Aim of the task:
Starting at the line that contains "Death (295, 125)", reproduce every line through the end of the entries below, with no pictures in the copy.

(Stored data entries)
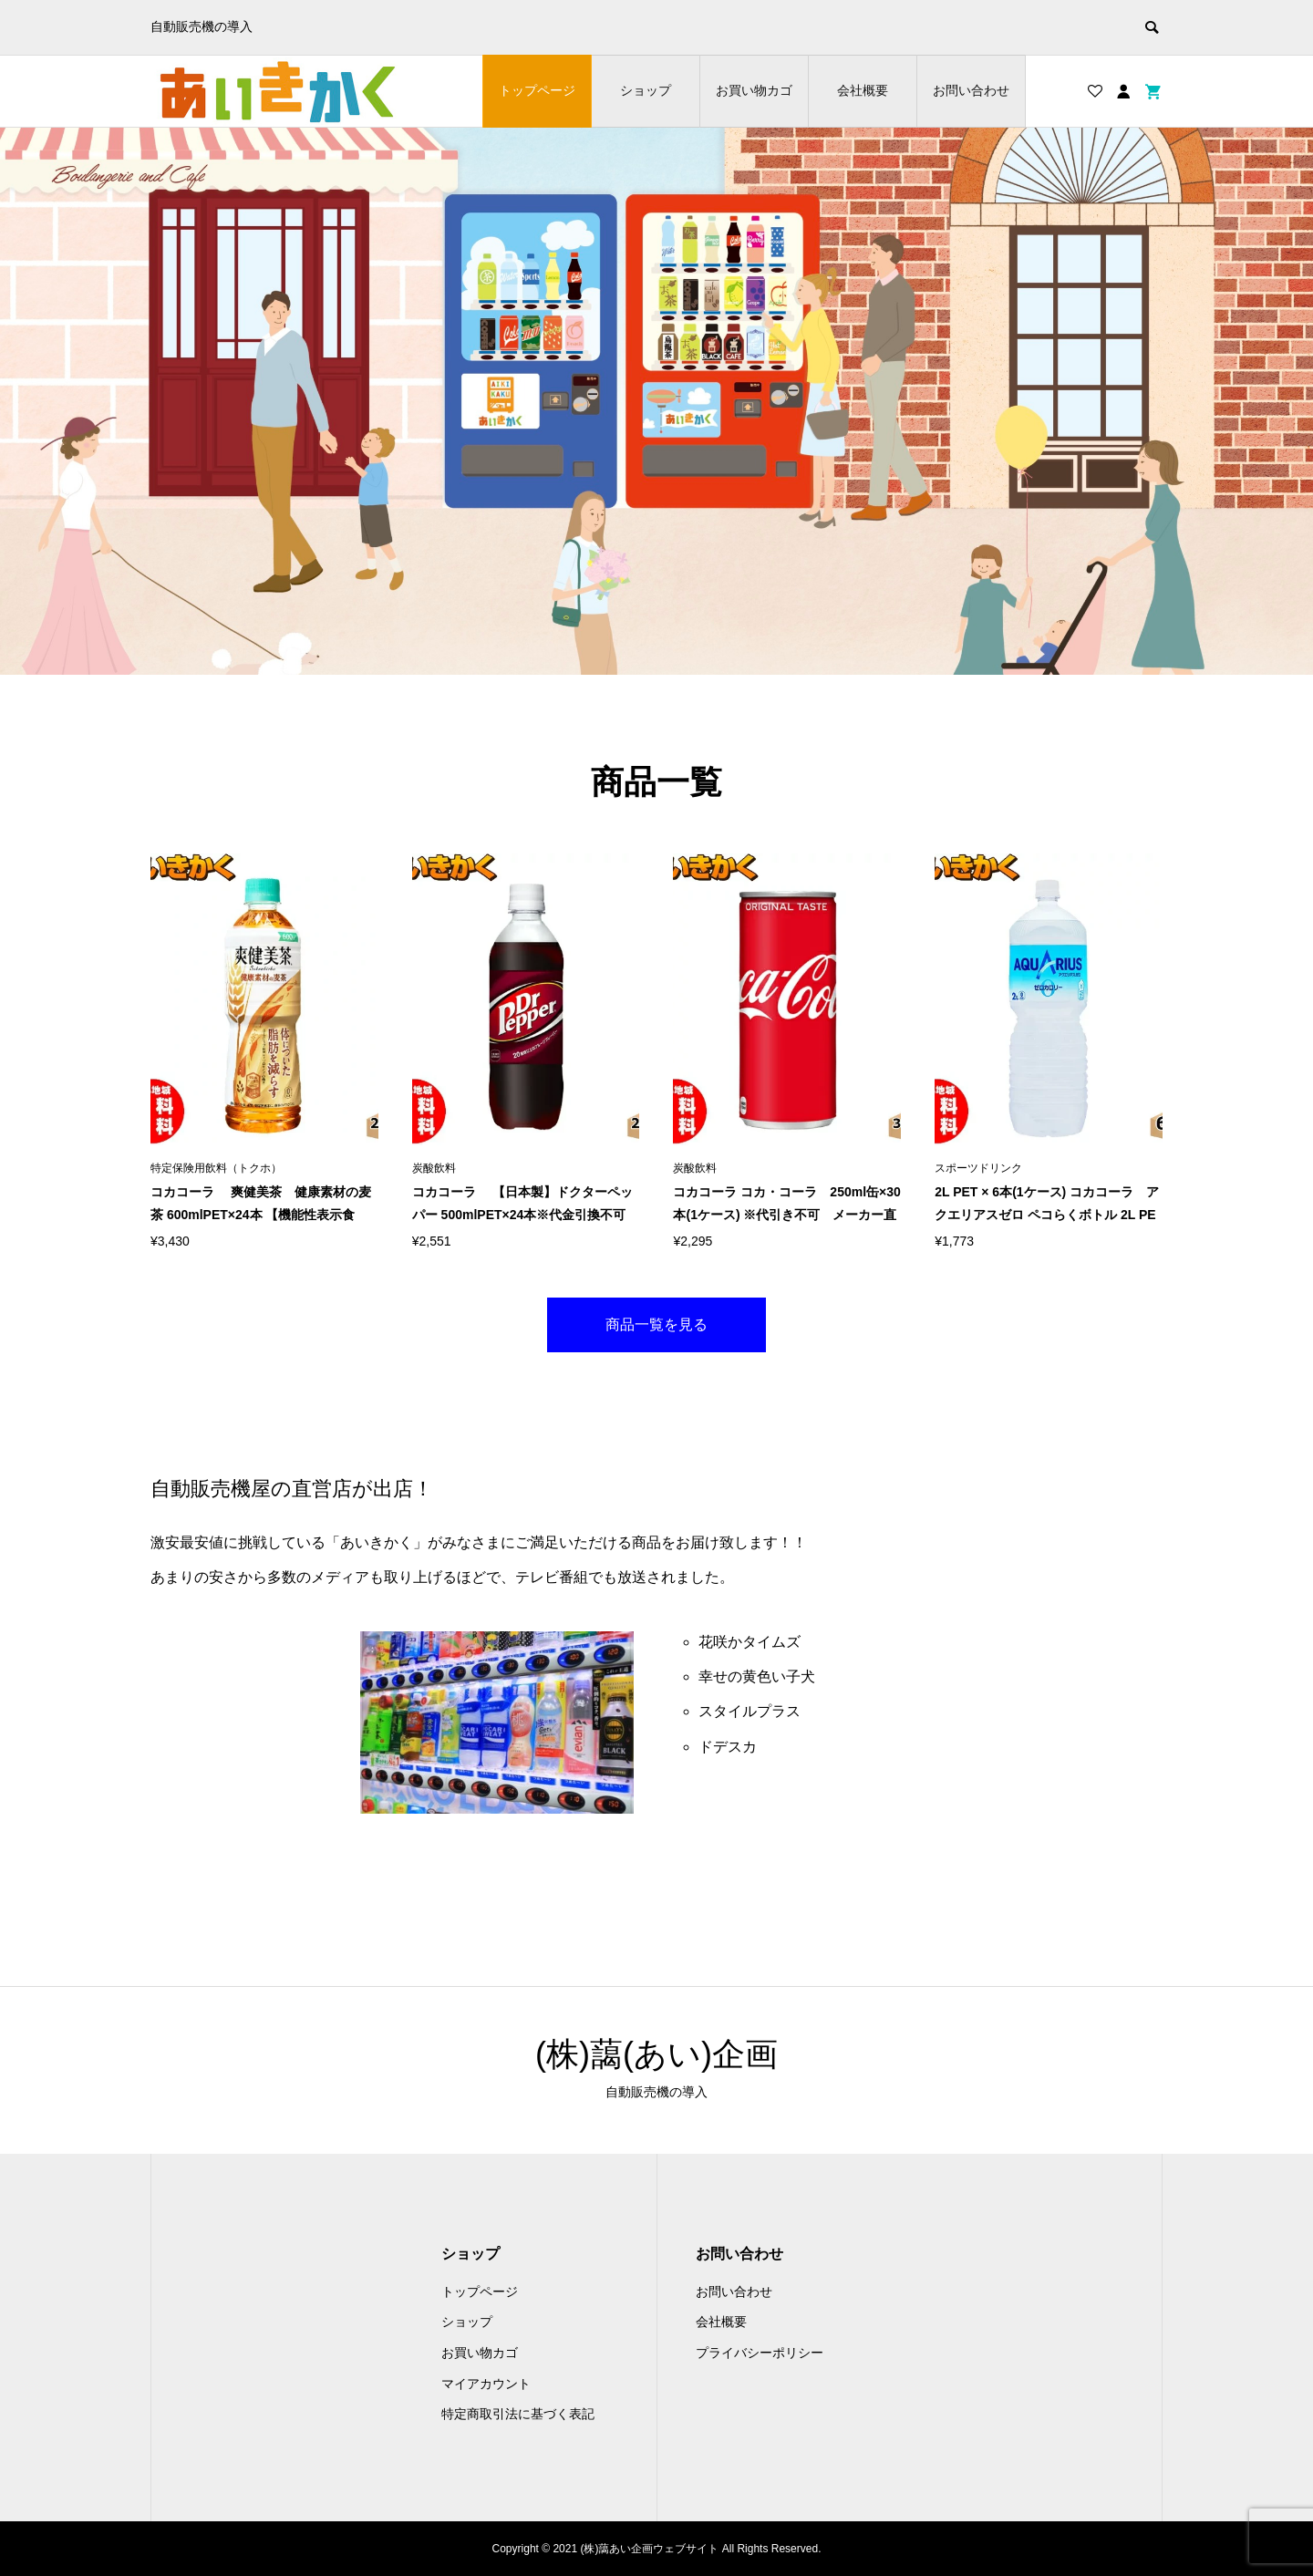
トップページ (537, 90)
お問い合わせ (971, 90)
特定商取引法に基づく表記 (517, 2413)
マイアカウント (486, 2383)
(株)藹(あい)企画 (656, 2054)
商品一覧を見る (656, 1324)
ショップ (645, 90)
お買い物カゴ (754, 90)
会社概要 (862, 90)
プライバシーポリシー (759, 2352)
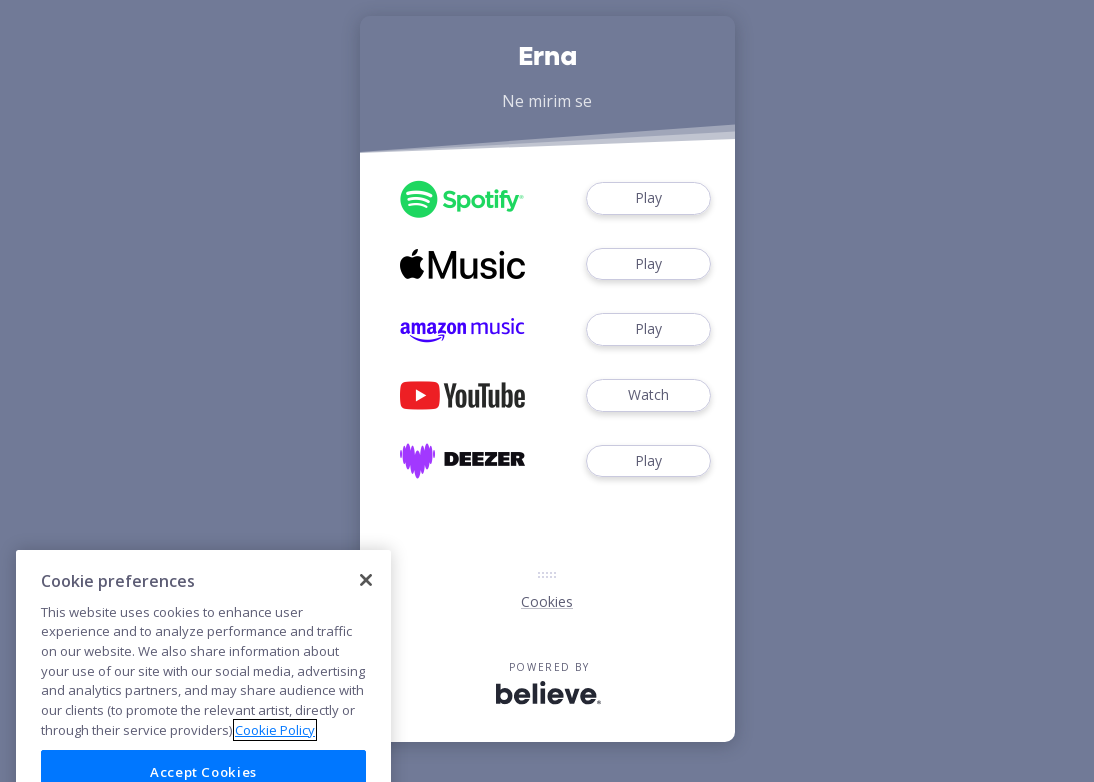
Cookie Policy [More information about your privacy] (275, 748)
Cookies (547, 601)
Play (648, 198)
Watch (648, 395)
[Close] (366, 599)
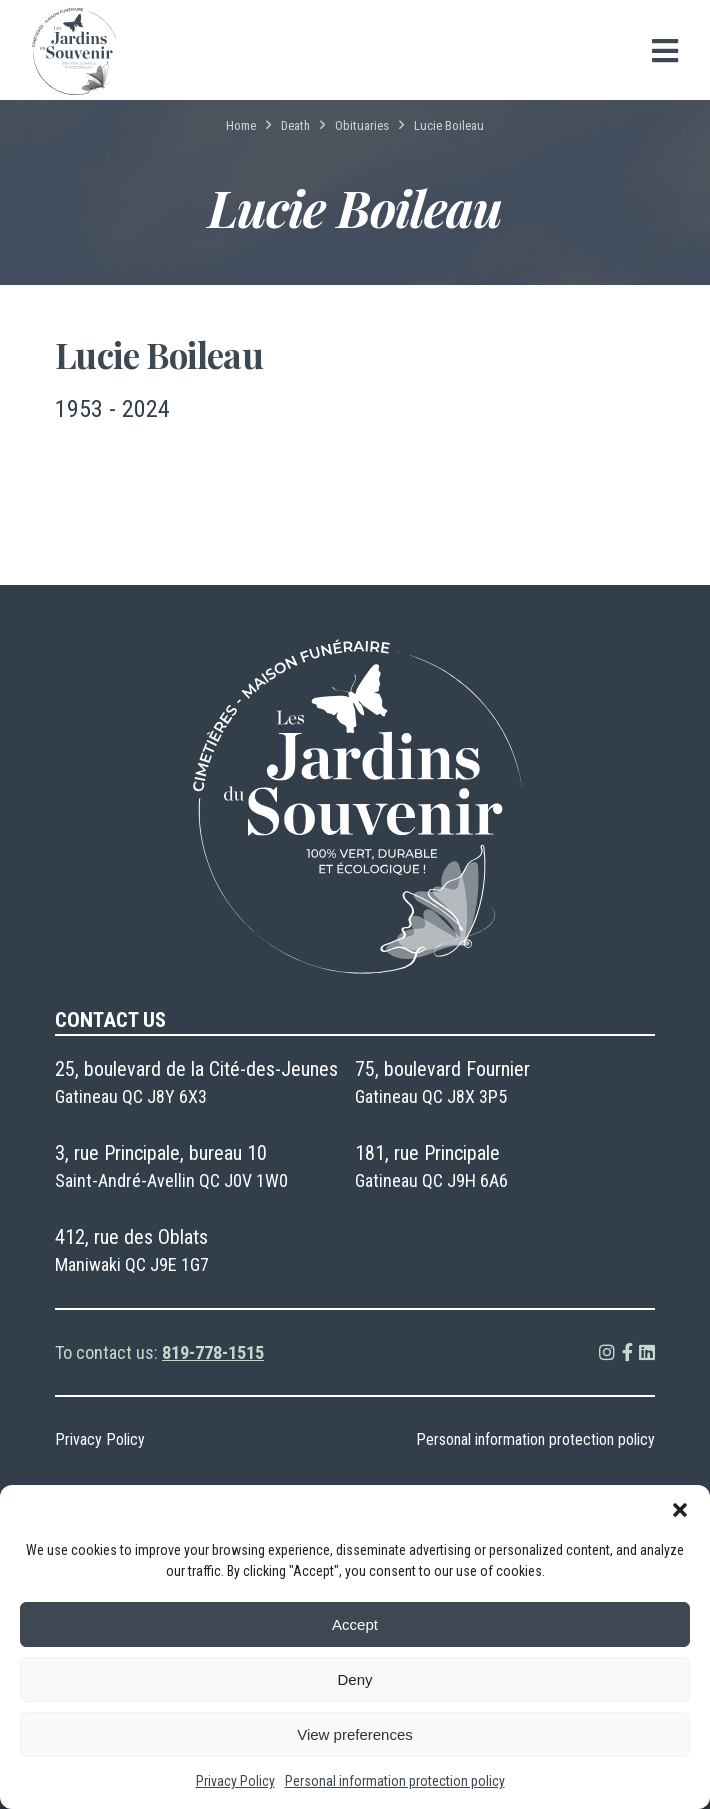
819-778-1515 (213, 1352)
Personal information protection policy (395, 1781)
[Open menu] (665, 51)
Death (295, 125)
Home (241, 125)
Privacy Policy (235, 1781)
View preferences (355, 1734)
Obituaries (362, 125)
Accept (355, 1624)
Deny (354, 1679)
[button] (680, 1510)
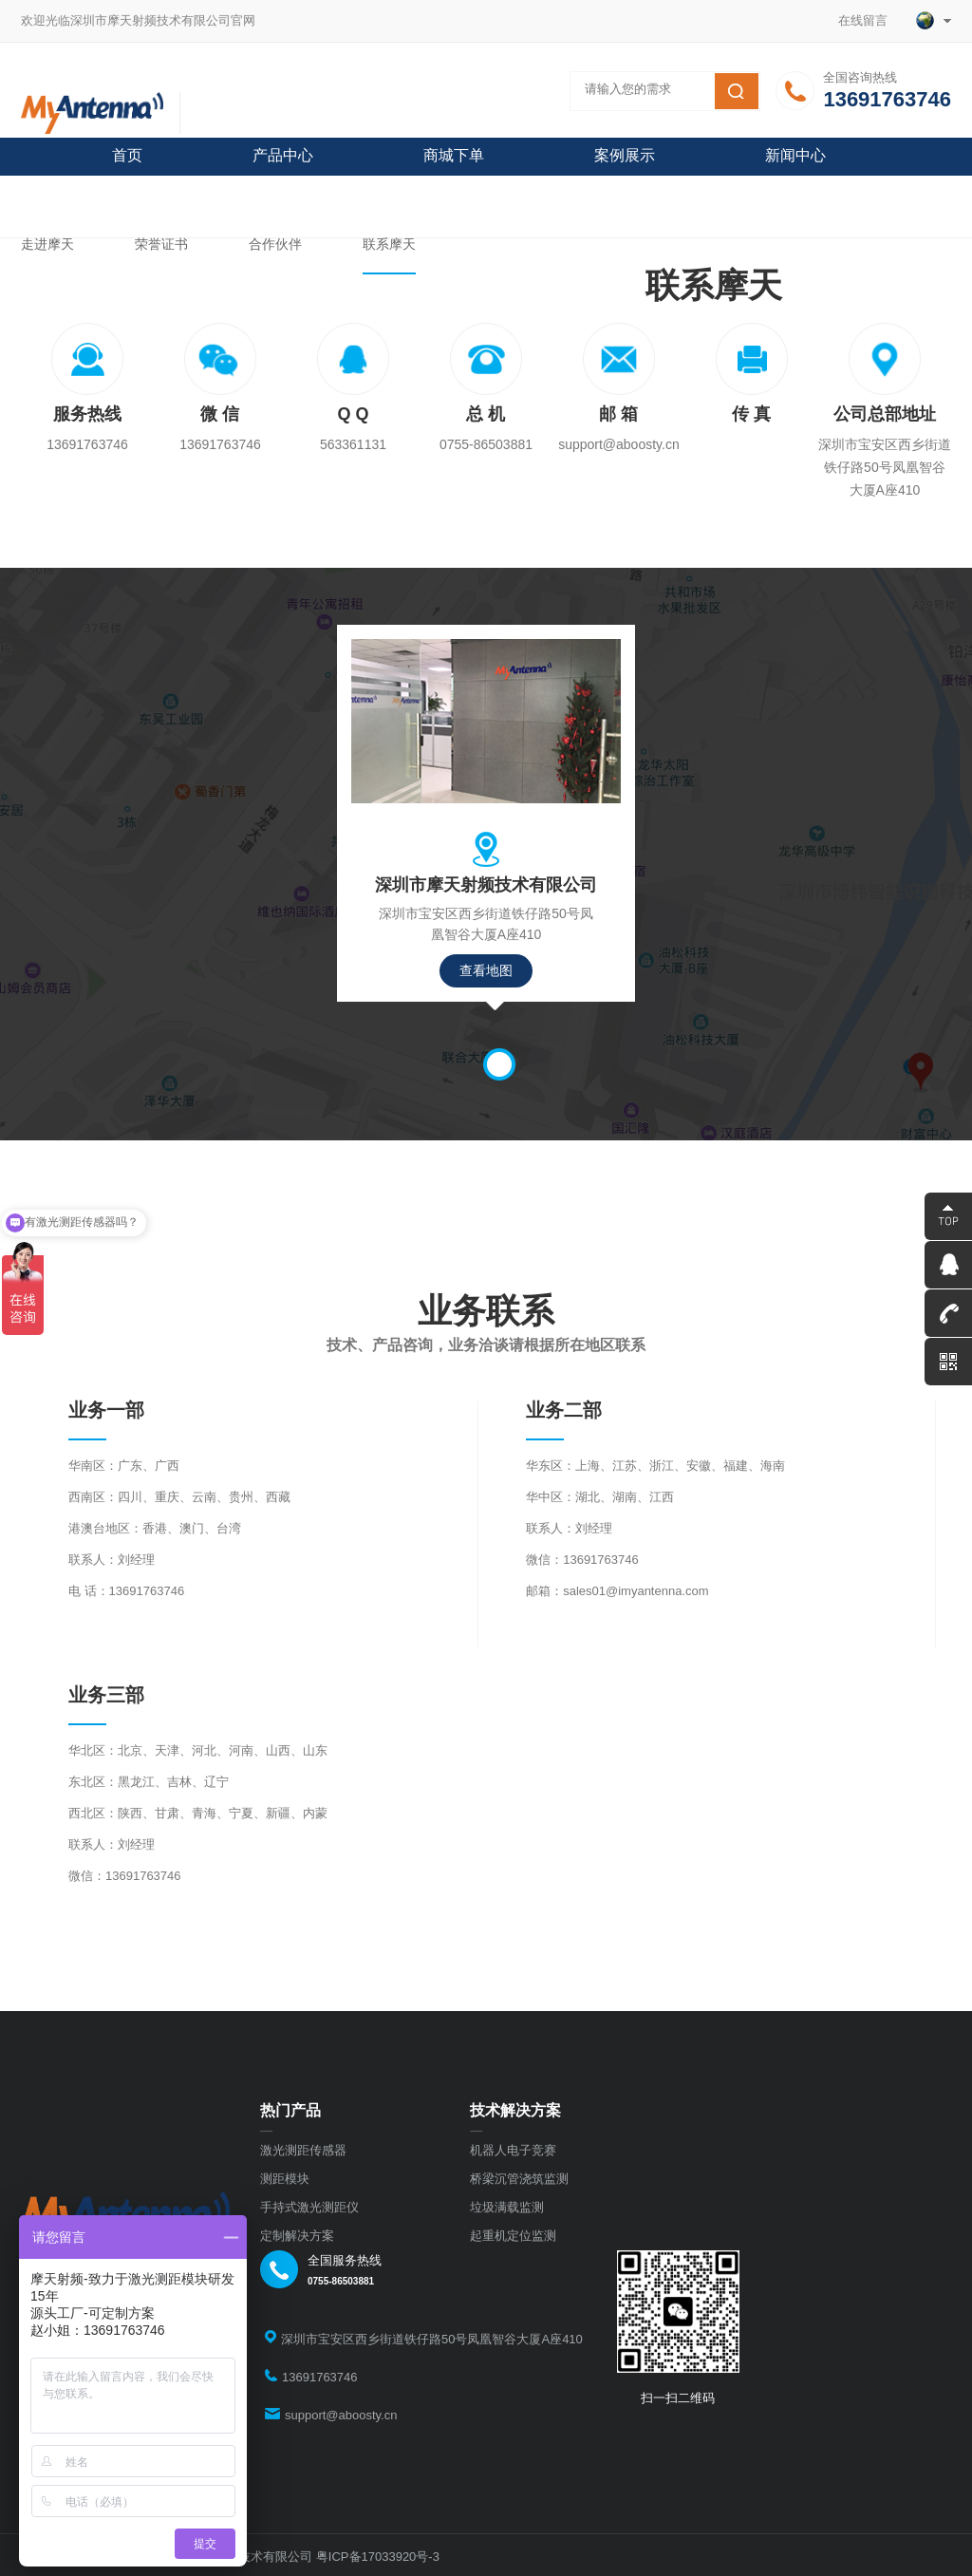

Response to this exercise:
Death (295, 125)
Home (241, 125)
Privacy Policy (235, 1781)
View preferences (355, 1734)
Obituaries (362, 125)
Accept (355, 1624)
Deny (354, 1679)
[button] (680, 1510)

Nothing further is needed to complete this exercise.